##### Task inputs #####
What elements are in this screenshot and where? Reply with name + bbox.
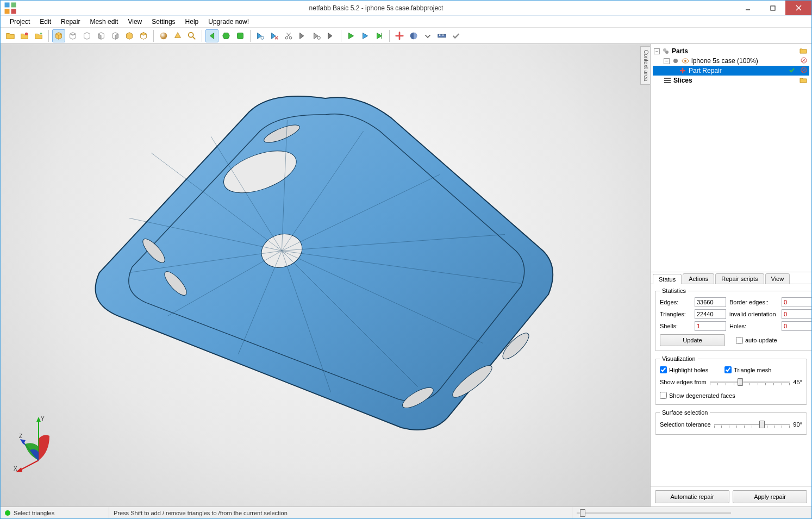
view-back-icon[interactable] (137, 29, 150, 42)
context-area-tab[interactable]: Context area (640, 46, 650, 85)
transparency-icon[interactable] (171, 29, 184, 42)
holes-value[interactable] (782, 321, 811, 331)
parts-label: Parts (672, 47, 797, 55)
edges-value[interactable] (695, 297, 726, 307)
color-icon[interactable] (407, 29, 420, 42)
separator (250, 30, 251, 42)
measure-icon[interactable] (435, 29, 448, 42)
apply-repair-button[interactable]: Apply repair (733, 490, 807, 503)
status-mode-text: Select triangles (14, 510, 54, 516)
3d-viewport[interactable]: Context area (1, 44, 651, 507)
folder-icon[interactable] (799, 47, 807, 55)
play-blue-icon[interactable] (359, 29, 372, 42)
apply-icon[interactable] (789, 67, 795, 75)
menu-repair[interactable]: Repair (56, 17, 85, 27)
svg-point-61 (684, 60, 686, 62)
play-green-a-icon[interactable] (345, 29, 358, 42)
menu-settings[interactable]: Settings (147, 17, 180, 27)
svg-rect-12 (238, 33, 243, 39)
triangle-mesh-checkbox[interactable]: Triangle mesh (724, 366, 771, 373)
axis-gizmo[interactable]: Y X Z (11, 414, 66, 474)
play-green-left-icon[interactable] (205, 29, 218, 42)
highlight-holes-checkbox[interactable]: Highlight holes (660, 366, 708, 373)
repair-icon[interactable] (393, 29, 406, 42)
play-green-b-icon[interactable] (373, 29, 386, 42)
shells-value[interactable] (695, 321, 726, 331)
shell-a-icon[interactable] (296, 29, 309, 42)
cut-icon[interactable] (282, 29, 295, 42)
view-default-icon[interactable] (52, 29, 65, 42)
highlight-holes-label: Highlight holes (669, 367, 708, 373)
triangles-value[interactable] (695, 309, 726, 319)
select-b-icon[interactable] (268, 29, 281, 42)
status-slider[interactable] (572, 507, 735, 518)
separator (341, 30, 341, 42)
svg-point-10 (189, 32, 193, 37)
auto-update-input[interactable] (736, 337, 743, 344)
tree-repair-item[interactable]: Part Repair (653, 66, 809, 76)
close-button[interactable] (785, 1, 811, 15)
svg-marker-49 (36, 417, 41, 422)
delete-icon[interactable] (801, 67, 807, 75)
parts-tree[interactable]: − Parts − iphone 5s case (100%) Part (651, 44, 811, 272)
zoom-icon[interactable] (185, 29, 198, 42)
invalid-orientation-label: invalid orientation (729, 311, 778, 317)
tab-actions[interactable]: Actions (683, 273, 714, 284)
hexagon-green-icon[interactable] (220, 29, 233, 42)
save-icon[interactable] (32, 29, 45, 42)
show-degenerated-input[interactable] (660, 392, 667, 399)
svg-rect-0 (5, 2, 10, 7)
shading-icon[interactable] (157, 29, 170, 42)
menu-help[interactable]: Help (180, 17, 204, 27)
view-bottom-icon[interactable] (80, 29, 93, 42)
view-front-icon[interactable] (123, 29, 136, 42)
collapse-icon[interactable]: − (654, 48, 660, 54)
collapse-icon[interactable]: − (664, 58, 670, 64)
view-right-icon[interactable] (109, 29, 122, 42)
show-degenerated-checkbox[interactable]: Show degenerated faces (660, 392, 802, 399)
edges-angle-slider[interactable] (710, 377, 790, 387)
toolbar (1, 28, 811, 44)
folder-icon[interactable] (799, 77, 807, 85)
tree-slices-root[interactable]: Slices (653, 76, 809, 85)
triangle-mesh-input[interactable] (724, 366, 732, 373)
visibility-icon[interactable] (672, 57, 679, 65)
auto-update-checkbox[interactable]: auto-update (736, 337, 777, 344)
shell-b-icon[interactable] (310, 29, 323, 42)
view-top-icon[interactable] (66, 29, 79, 42)
menu-view[interactable]: View (123, 17, 147, 27)
maximize-button[interactable] (760, 1, 785, 15)
tab-status[interactable]: Status (653, 274, 682, 284)
open-icon[interactable] (4, 29, 17, 42)
svg-point-14 (285, 36, 288, 39)
window-title: netfabb Basic 5.2 - iphone 5s case.fabbp… (17, 4, 735, 12)
invalid-orientation-value[interactable] (782, 309, 811, 319)
menu-edit[interactable]: Edit (35, 17, 56, 27)
dropdown-arrow-icon[interactable] (421, 29, 434, 42)
shell-c-icon[interactable] (324, 29, 338, 42)
highlight-holes-input[interactable] (660, 366, 667, 373)
panel-tabs: Status Actions Repair scripts View (651, 272, 811, 284)
tree-part-item[interactable]: − iphone 5s case (100%) (653, 56, 809, 66)
tab-repair-scripts[interactable]: Repair scripts (715, 273, 764, 284)
menu-project[interactable]: Project (5, 17, 35, 27)
eye-icon[interactable] (682, 57, 689, 65)
check-icon[interactable] (449, 29, 463, 42)
border-edges-value[interactable] (782, 297, 811, 307)
view-left-icon[interactable] (95, 29, 108, 42)
status-hint-text: Press Shift to add / remove triangles to… (114, 510, 288, 516)
menu-mesh-edit[interactable]: Mesh edit (85, 17, 123, 27)
update-button[interactable]: Update (660, 334, 725, 346)
tree-parts-root[interactable]: − Parts (653, 46, 809, 56)
status-spacer (735, 507, 811, 518)
add-part-icon[interactable] (18, 29, 31, 42)
square-green-icon[interactable] (234, 29, 247, 42)
delete-icon[interactable] (801, 57, 807, 65)
menu-upgrade[interactable]: Upgrade now! (203, 17, 254, 27)
selection-tolerance-slider[interactable] (714, 419, 790, 430)
minimize-button[interactable] (735, 1, 760, 15)
automatic-repair-button[interactable]: Automatic repair (655, 490, 729, 503)
edges-angle-value: 45° (793, 379, 802, 385)
tab-view[interactable]: View (765, 273, 790, 284)
select-a-icon[interactable] (254, 29, 267, 42)
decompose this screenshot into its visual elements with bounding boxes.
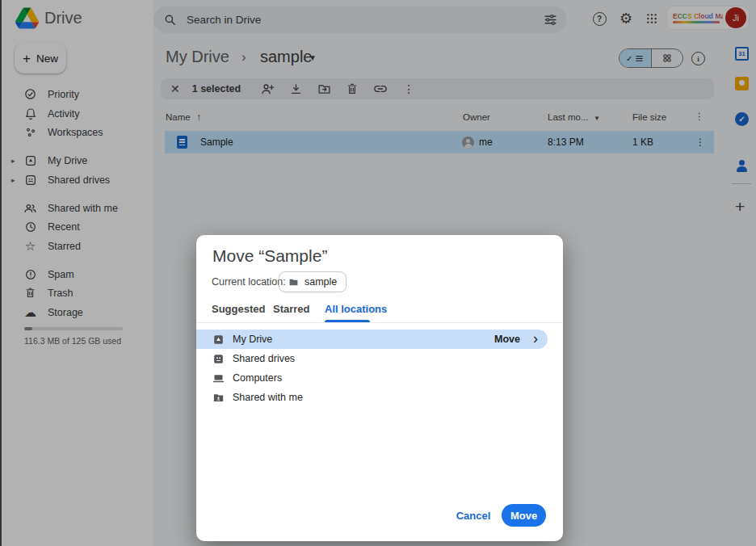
tab-starred[interactable]: Starred (273, 303, 310, 317)
current-location-label: Current location: (212, 276, 286, 288)
location-item-computers[interactable]: Computers (196, 368, 563, 388)
location-item-my-drive[interactable]: My Drive Move › (196, 330, 548, 349)
location-item-shared-with-me[interactable]: Shared with me (196, 388, 563, 407)
shared-folder-icon (212, 391, 225, 404)
tabs-divider (196, 322, 563, 323)
move-button[interactable]: Move (502, 504, 546, 527)
folder-icon (288, 277, 299, 288)
tab-all-locations[interactable]: All locations (325, 303, 387, 317)
google-drive-app: Drive ? ⚙ ECCS Cloud Mail Ji 31 ✓ + (0, 0, 756, 546)
my-drive-icon (212, 333, 225, 346)
location-item-shared-drives[interactable]: Shared drives (196, 349, 563, 368)
cancel-button[interactable]: Cancel (451, 504, 496, 527)
current-location-chip[interactable]: sample (279, 271, 346, 292)
dialog-title: Move “Sample” (212, 246, 327, 266)
tab-suggested[interactable]: Suggested (212, 303, 265, 317)
move-dialog: Move “Sample” Current location: sample S… (196, 235, 563, 541)
chevron-right-icon[interactable]: › (533, 331, 538, 347)
shared-drives-icon (212, 352, 225, 365)
computer-icon (212, 372, 225, 384)
row-move-action[interactable]: Move (494, 334, 520, 345)
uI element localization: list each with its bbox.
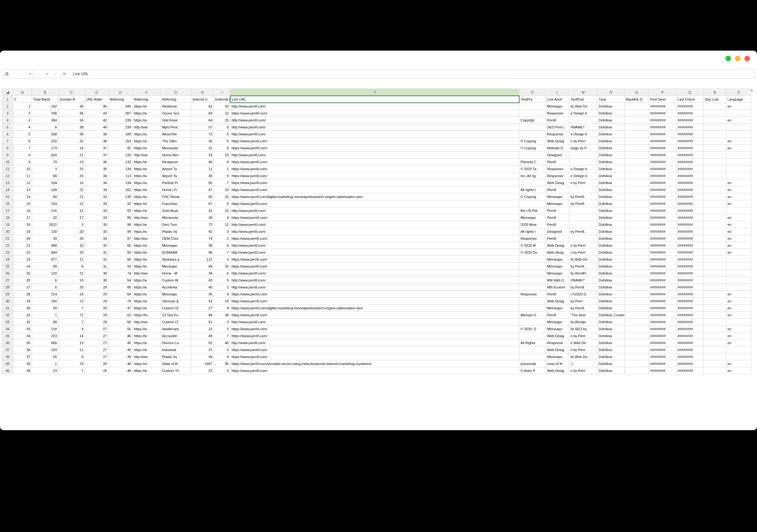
cell-D25[interactable]: 31 (85, 263, 108, 270)
column-header-O[interactable]: O (624, 89, 649, 96)
cell-S9[interactable] (726, 151, 751, 158)
cell-R39[interactable] (704, 360, 726, 367)
cell-C5[interactable]: 38 (58, 124, 85, 131)
cell-H11[interactable]: 11 (191, 166, 214, 172)
cell-G32[interactable]: 13 Tips Fo (161, 312, 191, 319)
cell-O18[interactable] (624, 214, 649, 221)
cell-I3[interactable]: 12 (214, 110, 230, 117)
cell-G28[interactable]: Accidenta (161, 284, 191, 291)
cell-K13[interactable] (519, 179, 546, 186)
cell-G13[interactable]: Particle Pr (161, 179, 191, 186)
cell-C25[interactable]: 8 (58, 263, 85, 270)
cell-K10[interactable]: Plymold C (519, 158, 546, 166)
cell-K38[interactable] (519, 353, 546, 360)
cell-P4[interactable]: ######## (649, 117, 676, 124)
cell-J11[interactable]: https://www.perrill.com/ (230, 166, 519, 172)
cell-J33[interactable]: http://www.perrill.com/ (230, 319, 519, 326)
cell-D10[interactable]: 36 (85, 158, 108, 166)
cell-R37[interactable] (704, 346, 726, 353)
row-header[interactable]: 29 (2, 291, 13, 297)
cell-F24[interactable]: https://w (133, 256, 161, 263)
cell-J26[interactable]: http://www.perrill.com/ (230, 270, 519, 277)
cell-S35[interactable]: en (726, 332, 751, 339)
cell-K9[interactable] (519, 151, 546, 158)
cell-L36[interactable]: Responsiv (546, 339, 569, 346)
cell-L26[interactable]: Minneapo (546, 270, 569, 277)
cell-F37[interactable]: https://w (133, 346, 161, 353)
cell-M29[interactable]: | ©2020 G (569, 291, 597, 297)
cell-O8[interactable] (624, 144, 649, 151)
cell-M31[interactable]: by Perrill. (569, 304, 597, 312)
cell-P19[interactable]: ######## (649, 221, 676, 228)
cell-C13[interactable]: 16 (58, 179, 85, 186)
cell-Q37[interactable]: ######## (676, 346, 703, 353)
cell-L11[interactable]: Responsiv (546, 166, 569, 172)
cell-R4[interactable] (704, 117, 726, 124)
cell-S11[interactable] (726, 166, 751, 172)
column-header-L[interactable]: L (546, 89, 569, 96)
cell-B27[interactable]: 6 (32, 277, 58, 284)
row-header[interactable]: 26 (2, 270, 13, 277)
cell-R12[interactable] (704, 172, 726, 179)
cell-M12[interactable]: e Design b (569, 172, 597, 179)
cell-R24[interactable] (704, 256, 726, 263)
cell-L29[interactable]: Perrill (546, 291, 569, 297)
cell-C23[interactable]: 29 (58, 249, 85, 256)
cell-J25[interactable]: https://www.perrill.com/ (230, 263, 519, 270)
cell-H27[interactable]: 43 (191, 277, 214, 284)
cell-A19[interactable]: 18 (13, 221, 32, 228)
cell-D40[interactable]: 26 (85, 367, 108, 374)
cell-I23[interactable]: 7 (214, 249, 230, 256)
cell-B20[interactable]: 130 (32, 228, 58, 235)
row-header[interactable]: 4 (2, 117, 13, 124)
cell-A28[interactable]: 27 (13, 284, 32, 291)
cell-R34[interactable] (704, 326, 726, 332)
cell-N4[interactable]: Dofollow (597, 117, 624, 124)
cell-I22[interactable]: 8 (214, 242, 230, 249)
cell-A27[interactable]: 26 (13, 277, 32, 284)
cell-N7[interactable]: Dofollow (597, 138, 624, 144)
cell-M30[interactable]: by Perri (569, 297, 597, 304)
cell-E5[interactable]: 239 (108, 124, 133, 131)
cell-J1[interactable]: Link URL (230, 96, 519, 103)
cell-S36[interactable]: en (726, 339, 751, 346)
cell-P12[interactable]: ######## (649, 172, 676, 179)
cell-Q16[interactable]: ######## (676, 200, 703, 207)
cell-M8[interactable]: esign by P (569, 144, 597, 151)
cell-L21[interactable]: Perrill (546, 235, 569, 242)
cell-L5[interactable]: SEO Firm | (546, 124, 569, 131)
cell-E17[interactable]: 83 (108, 207, 133, 214)
cell-M15[interactable]: by Perrill. (569, 193, 597, 200)
cell-K17[interactable]: the US Pat (519, 207, 546, 214)
row-header[interactable]: 23 (2, 249, 13, 256)
cell-J4[interactable]: http://www.perrill.com/ (230, 117, 519, 124)
cell-H6[interactable]: 73 (191, 131, 214, 138)
cell-K23[interactable]: © 2020 Du (519, 249, 546, 256)
cell-J15[interactable]: https://www.perrill.com/digital-marketin… (230, 193, 519, 200)
cell-Q12[interactable]: ######## (676, 172, 703, 179)
cell-R27[interactable] (704, 277, 726, 284)
cell-S14[interactable]: en (726, 186, 751, 193)
cell-I16[interactable]: 8 (214, 200, 230, 207)
cell-F9[interactable]: http://ww (133, 151, 161, 158)
cell-P13[interactable]: ######## (649, 179, 676, 186)
cell-O19[interactable] (624, 221, 649, 228)
cell-L22[interactable]: Web Desig (546, 242, 569, 249)
cell-F6[interactable]: https://w (133, 131, 161, 138)
cell-I25[interactable]: 10 (214, 263, 230, 270)
cell-F28[interactable]: https://w (133, 284, 161, 291)
cell-M9[interactable]: . (569, 151, 597, 158)
cell-G17[interactable]: Gold Buye (161, 207, 191, 214)
cell-I21[interactable]: 2 (214, 235, 230, 242)
cell-R18[interactable] (704, 214, 726, 221)
column-header-N[interactable]: N (597, 89, 624, 96)
cell-A35[interactable]: 34 (13, 332, 32, 339)
cell-N33[interactable]: Dofollow (597, 319, 624, 326)
cell-D31[interactable]: 28 (85, 304, 108, 312)
cell-R29[interactable] (704, 291, 726, 297)
cell-O10[interactable] (624, 158, 649, 166)
cell-O23[interactable] (624, 249, 649, 256)
cell-C17[interactable]: 11 (58, 207, 85, 214)
cell-M26[interactable]: lis WordPr (569, 270, 597, 277)
cell-K27[interactable] (519, 277, 546, 284)
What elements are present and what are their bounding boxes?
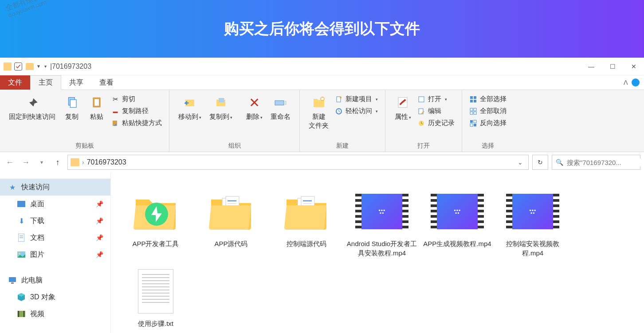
file-icon	[129, 185, 182, 238]
tab-view[interactable]: 查看	[91, 75, 122, 90]
delete-button[interactable]: ✕删除▾	[242, 93, 266, 123]
tab-home[interactable]: 主页	[30, 75, 61, 90]
downloads-icon: ⬇	[17, 217, 26, 225]
ribbon-tabs: 文件 主页 共享 查看 ᐱ	[0, 75, 644, 90]
file-item[interactable]: APP源代码	[193, 181, 269, 261]
file-item[interactable]: 使用步骤.txt	[118, 261, 193, 332]
selectinvert-icon	[469, 119, 477, 127]
qat-dropdown2-icon[interactable]: ▾	[44, 64, 47, 69]
desktop-icon	[17, 200, 26, 208]
search-input[interactable]	[567, 159, 644, 166]
svg-rect-26	[470, 120, 473, 123]
copyto-icon	[213, 94, 229, 110]
sidebar-item-downloads[interactable]: ⬇下载📌	[0, 212, 110, 229]
sidebar-item-documents[interactable]: 文档📌	[0, 229, 110, 246]
selectnone-button[interactable]: 全部取消	[467, 106, 508, 117]
selectinvert-button[interactable]: 反向选择	[467, 118, 508, 129]
paste-icon	[89, 94, 105, 110]
file-label: Android Studio开发者工具安装教程.mp4	[346, 239, 418, 258]
nav-back-button[interactable]: ←	[4, 156, 16, 168]
banner-title: 购买之后你将会得到以下文件	[224, 19, 420, 39]
newfolder-icon	[311, 94, 327, 110]
tab-file[interactable]: 文件	[0, 75, 30, 90]
close-button[interactable]: ✕	[624, 59, 644, 74]
window-title: |7016973203	[50, 63, 91, 71]
promo-banner: 购买之后你将会得到以下文件	[0, 0, 644, 58]
sidebar-item-3dobjects[interactable]: 3D 对象	[0, 289, 110, 306]
file-item[interactable]: ■ ■ ■■ ■APP生成视频教程.mp4	[420, 181, 495, 261]
svg-rect-28	[470, 124, 473, 126]
moveto-icon	[182, 94, 198, 110]
search-box[interactable]: 🔍	[552, 155, 640, 170]
minimize-button[interactable]: —	[581, 59, 601, 74]
help-icon[interactable]	[632, 78, 640, 86]
sidebar-item-quickaccess[interactable]: ★快速访问	[0, 179, 110, 196]
open-button[interactable]: 打开▾	[416, 94, 456, 105]
qat-folder-icon[interactable]	[26, 63, 34, 70]
svg-rect-24	[470, 112, 473, 114]
selectall-button[interactable]: 全部选择	[467, 94, 508, 105]
copyto-button[interactable]: 复制到▾	[206, 93, 236, 123]
moveto-button[interactable]: 移动到▾	[175, 93, 205, 123]
qat-save-icon[interactable]	[14, 63, 22, 71]
history-button[interactable]: 历史记录	[416, 118, 456, 129]
address-input[interactable]: › 7016973203 ⌄	[67, 155, 529, 170]
file-icon	[129, 265, 182, 318]
properties-button[interactable]: 属性▾	[391, 93, 415, 123]
pin-icon	[24, 94, 40, 110]
file-item[interactable]: ■ ■ ■■ ■控制端安装视频教程.mp4	[495, 181, 570, 261]
documents-icon	[17, 234, 26, 242]
rename-button[interactable]: 重命名	[267, 93, 294, 123]
address-dropdown-icon[interactable]: ⌄	[515, 159, 526, 166]
sidebar-item-pictures[interactable]: 图片📌	[0, 246, 110, 263]
breadcrumb[interactable]: 7016973203	[87, 158, 126, 166]
rename-icon	[273, 94, 289, 110]
pc-icon	[8, 276, 17, 284]
svg-rect-9	[285, 101, 287, 105]
file-icon: ■ ■ ■■ ■	[355, 185, 408, 238]
svg-rect-15	[419, 97, 424, 102]
svg-rect-22	[470, 108, 473, 111]
file-list[interactable]: APP开发者工具APP源代码控制端源代码■ ■ ■■ ■Android Stud…	[111, 172, 644, 333]
file-item[interactable]: 控制端源代码	[269, 181, 344, 261]
qat-dropdown-icon[interactable]: ▼	[36, 64, 41, 69]
sidebar-item-thispc[interactable]: 此电脑	[0, 272, 110, 289]
refresh-button[interactable]: ↻	[532, 155, 548, 170]
nav-recent-button[interactable]: ▾	[35, 156, 48, 168]
addressbar: ← → ▾ ↑ › 7016973203 ⌄ ↻ 🔍	[0, 152, 644, 172]
file-icon	[280, 185, 333, 238]
pasteshortcut-button[interactable]: 粘贴快捷方式	[110, 118, 164, 129]
file-item[interactable]: APP开发者工具	[118, 181, 193, 261]
svg-rect-7	[219, 98, 224, 102]
copypath-button[interactable]: ▬复制路径	[110, 106, 164, 117]
cut-button[interactable]: ✂剪切	[110, 94, 164, 105]
titlebar: ▼ ▾ |7016973203 — ☐ ✕	[0, 58, 644, 75]
newitem-button[interactable]: 新建项目▾	[333, 94, 380, 105]
file-icon	[204, 185, 258, 238]
file-label: APP生成视频教程.mp4	[423, 239, 491, 248]
file-label: APP源代码	[214, 239, 247, 248]
tab-share[interactable]: 共享	[61, 75, 91, 90]
edit-button[interactable]: 编辑	[416, 106, 456, 117]
maximize-button[interactable]: ☐	[602, 59, 623, 74]
svg-rect-39	[18, 311, 19, 317]
folder-icon	[71, 158, 79, 166]
svg-rect-29	[474, 124, 476, 126]
pin-quickaccess-button[interactable]: 固定到快速访问	[5, 93, 59, 123]
paste-button[interactable]: 粘贴	[85, 93, 109, 123]
copy-button[interactable]: 复制	[60, 93, 84, 123]
sidebar-item-videos[interactable]: 视频	[0, 306, 110, 322]
sidebar-item-desktop[interactable]: 桌面📌	[0, 196, 110, 212]
file-item[interactable]: ■ ■ ■■ ■Android Studio开发者工具安装教程.mp4	[344, 181, 420, 261]
nav-forward-button[interactable]: →	[20, 156, 32, 168]
svg-rect-19	[474, 96, 476, 99]
ribbon-collapse-icon[interactable]: ᐱ	[624, 79, 628, 86]
svg-rect-23	[474, 108, 476, 111]
svg-rect-36	[9, 277, 16, 282]
pin-icon: 📌	[96, 200, 103, 208]
sidebar: ★快速访问 桌面📌 ⬇下载📌 文档📌 图片📌 此电脑 3D 对象 视频	[0, 172, 111, 333]
newfolder-button[interactable]: 新建 文件夹	[305, 93, 332, 131]
nav-up-button[interactable]: ↑	[51, 156, 64, 168]
easyaccess-button[interactable]: 轻松访问▾	[333, 106, 380, 117]
3d-icon	[17, 293, 26, 301]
#####
■ **Task directions**: Above are the records; copy every line in them that holds the word "购买之后你将会得到以下文件".

■ **Solution to this exercise**:
banner-title: 购买之后你将会得到以下文件	[224, 19, 420, 39]
promo-banner: 购买之后你将会得到以下文件	[0, 0, 644, 58]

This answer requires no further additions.